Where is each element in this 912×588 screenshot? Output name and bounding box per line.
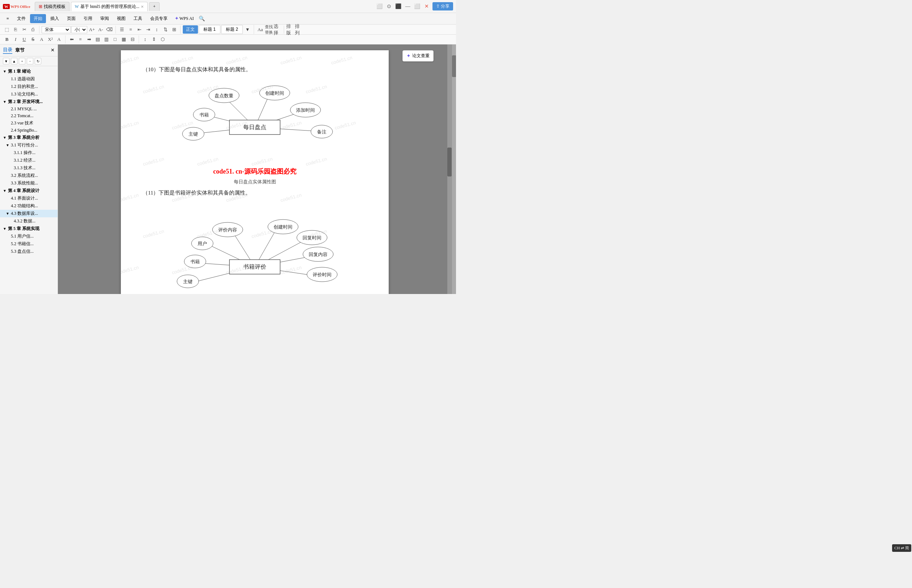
align-distribute-btn[interactable]: ▥	[102, 36, 110, 44]
menu-file[interactable]: 文件	[13, 14, 29, 23]
cut-btn[interactable]: ✂	[20, 26, 28, 34]
toc-remove-btn[interactable]: −	[27, 58, 33, 65]
menu-icon[interactable]: ⊙	[386, 3, 393, 10]
minimize-window-icon[interactable]: ⬜	[376, 3, 383, 10]
menu-view[interactable]: 视图	[113, 14, 129, 23]
align-center-btn[interactable]: ≡	[76, 36, 84, 44]
format-brush-btn[interactable]: ⬚	[3, 26, 11, 34]
columns-btn[interactable]: ⬡	[159, 36, 167, 44]
menu-vip[interactable]: 会员专享	[147, 14, 171, 23]
menu-tools[interactable]: 工具	[130, 14, 146, 23]
fullscreen-icon[interactable]: ⬛	[395, 3, 402, 10]
align-justify-btn[interactable]: ▤	[94, 36, 102, 44]
toc-add-btn[interactable]: +	[19, 58, 25, 65]
menu-wps-ai[interactable]: ✦ WPS AI	[172, 15, 197, 23]
clear-format-btn[interactable]: ⌫	[105, 26, 113, 34]
toc-item-3-1[interactable]: ▼3.1 可行性分...	[0, 141, 58, 149]
bold-btn[interactable]: B	[3, 36, 11, 44]
sort-layout-btn[interactable]: 排版	[286, 26, 294, 34]
italic-btn[interactable]: I	[11, 36, 19, 44]
find-replace-btn[interactable]: 查找替换	[265, 26, 273, 34]
toc-item-1-1[interactable]: 1.1 选题动因	[0, 75, 58, 83]
table-border-btn[interactable]: ⊟	[128, 36, 136, 44]
window-minimize-icon[interactable]: —	[404, 3, 411, 10]
toc-item-3-2[interactable]: 3.2 系统流程...	[0, 172, 58, 179]
toc-item-2-2[interactable]: 2.2 Tomcat...	[0, 113, 58, 120]
sort-btn[interactable]: ⇅	[161, 26, 169, 34]
menu-hamburger[interactable]: ≡	[3, 15, 13, 23]
toc-item-2-1[interactable]: 2.1 MYSQL ...	[0, 106, 58, 113]
menu-reference[interactable]: 引用	[80, 14, 96, 23]
scrollbar-track[interactable]	[447, 44, 452, 294]
toc-item-5-2[interactable]: 5.2 书籍信...	[0, 240, 58, 248]
font-size-select[interactable]: 小四	[71, 26, 87, 33]
doc-area[interactable]: code51.cn code51.cn code51.cn code51.cn …	[58, 44, 452, 294]
style-heading1-btn[interactable]: 标题 1	[199, 25, 220, 34]
style-more-btn[interactable]: ▼	[243, 26, 251, 34]
toc-tab[interactable]: 目录	[3, 47, 12, 54]
share-button[interactable]: ⇧ 分享	[433, 2, 453, 10]
toc-item-1-2[interactable]: 1.2 目的和意...	[0, 83, 58, 90]
indent-decrease-btn[interactable]: ⇤	[135, 26, 143, 34]
toc-item-5-3[interactable]: 5.3 盘点信...	[0, 248, 58, 255]
toc-navigate-up-btn[interactable]: ▲	[11, 58, 17, 65]
sidebar-close-btn[interactable]: ✕	[51, 47, 55, 53]
toc-item-4-1[interactable]: 4.1 界面设计...	[0, 195, 58, 202]
border-btn[interactable]: □	[111, 36, 119, 44]
line-spacing-btn[interactable]: ↕	[153, 26, 161, 34]
window-restore-icon[interactable]: ⬜	[414, 3, 421, 10]
toc-item-3-1-3[interactable]: 3.1.3 技术...	[0, 164, 58, 172]
toc-item-ch4[interactable]: ▼第 4 章 系统设计	[0, 187, 58, 195]
text-shadow-btn[interactable]: A	[55, 36, 63, 44]
menu-review[interactable]: 审阅	[97, 14, 113, 23]
font-color-btn[interactable]: A	[38, 36, 45, 44]
toc-item-4-3-2[interactable]: 4.3.2 数据...	[0, 217, 58, 225]
scrollbar-thumb[interactable]	[447, 147, 452, 176]
toc-item-ch5[interactable]: ▼第 5 章 系统实现	[0, 225, 58, 233]
style-format-btn[interactable]: Aa	[256, 26, 264, 34]
superscript-btn[interactable]: X²	[46, 36, 54, 44]
menu-insert[interactable]: 插入	[47, 14, 63, 23]
right-scrollbar-thumb[interactable]	[452, 55, 456, 77]
font-size-decrease-btn[interactable]: A-	[97, 26, 105, 34]
toc-item-4-2[interactable]: 4.2 功能结构...	[0, 202, 58, 210]
align-right-btn[interactable]: ➡	[85, 36, 93, 44]
chapters-tab[interactable]: 章节	[15, 47, 24, 53]
style-heading2-btn[interactable]: 标题 2	[221, 25, 243, 34]
underline-btn[interactable]: U	[20, 36, 28, 44]
toc-item-2-3[interactable]: 2.3 vue 技术	[0, 120, 58, 127]
toc-item-ch2[interactable]: ▼第 2 章 开发环境...	[0, 98, 58, 106]
font-name-select[interactable]: 宋体	[42, 26, 71, 33]
align-left-btn[interactable]: ⬅	[68, 36, 76, 44]
window-close-icon[interactable]: ✕	[423, 3, 430, 10]
toc-item-5-1[interactable]: 5.1 用户信...	[0, 233, 58, 240]
paste-btn[interactable]: ⎘	[11, 26, 19, 34]
copy-btn[interactable]: ⎙	[29, 26, 37, 34]
toc-navigate-down-btn[interactable]: ▼	[3, 58, 10, 65]
strikethrough-btn[interactable]: S̶	[29, 36, 37, 44]
toc-item-3-1-2[interactable]: 3.1.2 经济...	[0, 157, 58, 164]
indent-increase-btn[interactable]: ⇥	[144, 26, 152, 34]
tab-wps-home[interactable]: ⊞ 找稿壳模板	[35, 2, 70, 11]
toc-item-ch1[interactable]: ▼第 1 章 绪论	[0, 68, 58, 75]
toc-item-1-3[interactable]: 1.3 论文结构...	[0, 90, 58, 98]
font-size-increase-btn[interactable]: A+	[88, 26, 96, 34]
menu-start[interactable]: 开始	[30, 14, 46, 23]
tab-add[interactable]: +	[149, 2, 160, 11]
style-normal-btn[interactable]: 正文	[183, 25, 198, 34]
select-btn[interactable]: 选择	[274, 26, 282, 34]
tab-document[interactable]: W 基于 html5 的图书管理系统论... ✕	[71, 2, 147, 11]
toc-item-4-3[interactable]: ▼4.3 数据库设...	[0, 210, 58, 217]
numbered-list-btn[interactable]: ≡	[127, 26, 134, 34]
shading-btn[interactable]: ▦	[120, 36, 128, 44]
align-list-btn[interactable]: ☰	[118, 26, 126, 34]
arrange-btn[interactable]: 排列	[295, 26, 303, 34]
close-tab-icon[interactable]: ✕	[141, 5, 144, 9]
toc-refresh-btn[interactable]: ↻	[35, 58, 41, 65]
toc-item-3-1-1[interactable]: 3.1.1 操作...	[0, 149, 58, 157]
toc-item-ch3[interactable]: ▼第 3 章 系统分析	[0, 134, 58, 141]
line-spacing-btn2[interactable]: ↕	[141, 36, 149, 44]
toc-item-2-4[interactable]: 2.4 SpringBo...	[0, 127, 58, 134]
menu-page[interactable]: 页面	[63, 14, 79, 23]
para-spacing-btn[interactable]: ⇕	[150, 36, 158, 44]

....

PROBLEM STATEMENT: Read the data above and pull out each line that holds the string "scrollbar".

ANSWER FOR THE TASK:
scrollbar-track[interactable]	[447, 44, 452, 294]
scrollbar-thumb[interactable]	[447, 147, 452, 176]
right-scrollbar-thumb[interactable]	[452, 55, 456, 77]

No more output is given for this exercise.